Last verified: March 22, 2026 | Learn more about our methodology

📋 Quick Answer

Grand Islander Center in Middletown, RI was cited for violations during a health inspection on November 25, 2025.

The facility has since reported correcting the identified deficiency.

What this means: Health inspections identify deficiencies that facilities must correct. Violations range from minor documentation issues to serious safety concerns. Review the full report below for specific details and facility response.
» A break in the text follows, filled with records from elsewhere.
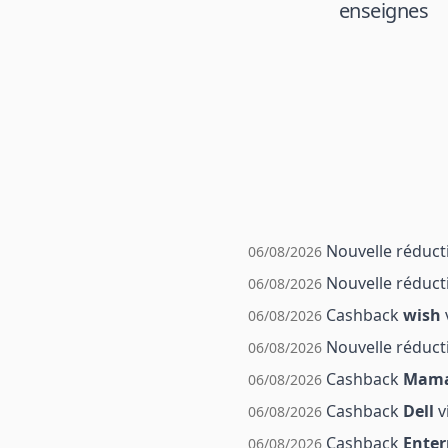
enseignes
Nouvelle réduct
06/08/2026
Nouvelle réduct
06/08/2026
Cashback
wish
06/08/2026
Nouvelle réduct
06/08/2026
Cashback
Mama
06/08/2026
Cashback
Dell
v
06/08/2026
Cashback
Enter
06/08/2026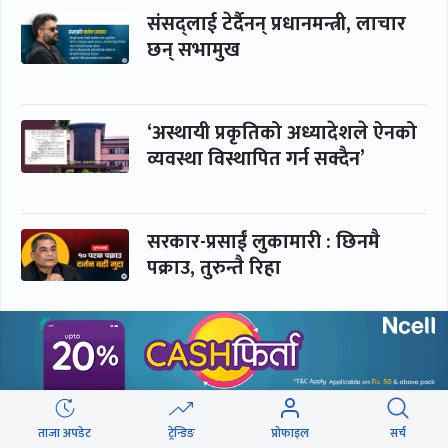
संसद्लाई टेर्दैनन् प्रधानमन्त्री, लाचार
छन् सभामुख
‘अस्थायी प्रकृतिको अध्यादेशले ऐनको
व्यवस्था विस्थापित गर्न सक्दैन’
सरकार-प्रसाईं लुकामारी : छिनमै
पक्राउ, तुरुन्तै रिहा
‘कामचलाउ’ नेतृत्वले थलियो स्वास्थ्य
क्षेत्र
ताजा अपडेट
ट्रेन्डिङ
प्रोफाइल
सर्च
Frequently Asked Questions

What happened at Grand Islander Center?
The facility has since reported correcting the identified deficiency.
How serious are these violations?
Violation severity varies from minor documentation issues to serious safety concerns. Review the inspection report for specific deficiency codes and scope. All violations must be corrected within required timeframes and are subject to follow-up verification inspections.
What should families do?
Families should: (1) Ask facility administration about specific corrective actions taken, (2) Request to see the follow-up inspection report verifying corrections, (3) Check if this represents a pattern by reviewing prior inspection reports, (4) Compare this facility's ratings with other nursing homes in Middletown, RI, (5) Report any new concerns directly to state authorities.
Where can I see the full inspection report?
The complete inspection report is available on Medicare.gov's Care Compare website (www.medicare.gov/care-compare). You can also request a copy directly from Grand Islander Center or from the state Department of Health. The report includes specific deficiency codes, facility responses, and correction timelines. This facility's federal provider number is 415034.
Has this facility had violations before?
To check Grand Islander Center's history, visit Medicare.gov's Care Compare and review their inspection history, quality ratings, and staffing levels. Look for patterns of repeated violations, especially in critical areas like abuse prevention, medication management, infection control, and resident safety.